- **DATA PROVIDED**:

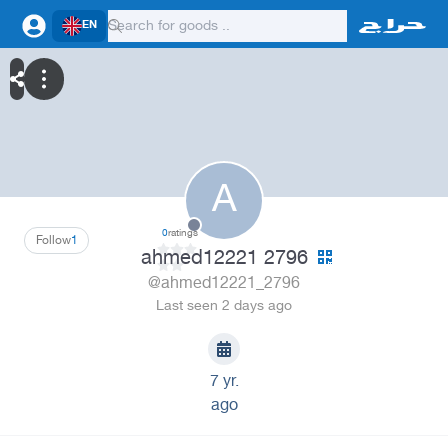
EN
A
0
ratings
Follow
1
ahmed12221 2796
@ahmed12221_2796
Last seen 2 days ago
7 yr.
ago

- **EXERCISE**: Using the records above, output exactly the lines from the one containing "ahmed12221 2796" through the last line, and no others.

- **YOUR RESPONSE**:
ahmed12221 2796
@ahmed12221_2796
Last seen 2 days ago
7 yr.
ago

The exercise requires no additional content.